▸ **REQUIRED WORK**
Print the data exactly. Omit the pictures.

---

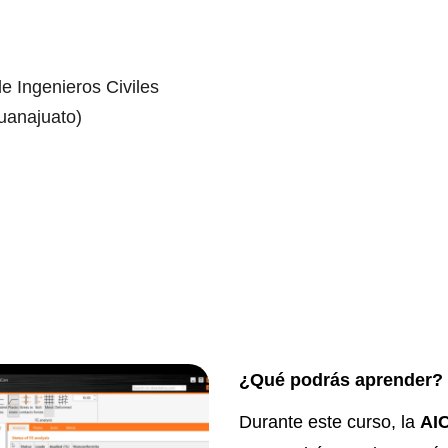
e Ingenieros Civiles
uanajuato)
¿Qué podrás aprender?
Durante este curso, la
AI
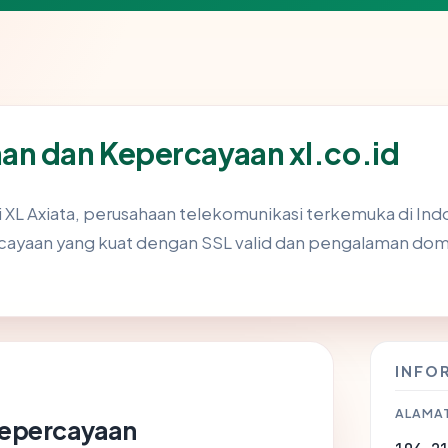
an dan Kepercayaan xl.co.id
mi XL Axiata, perusahaan telekomunikasi terkemuka di Indon
cayaan yang kuat dengan SSL valid dan pengalaman dom
INFO
ALAMAT
 Kepercayaan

---

▸ **SOLUTION TO THE EXERCISE**
e Ingenieros Civiles
uanajuato)
¿Qué podrás aprender?
Durante este curso, la
AI
an dan Kepercayaan xl.co.id
mi XL Axiata, perusahaan telekomunikasi terkemuka di Indon
cayaan yang kuat dengan SSL valid dan pengalaman dom
INFO
ALAMAT
 Kepercayaan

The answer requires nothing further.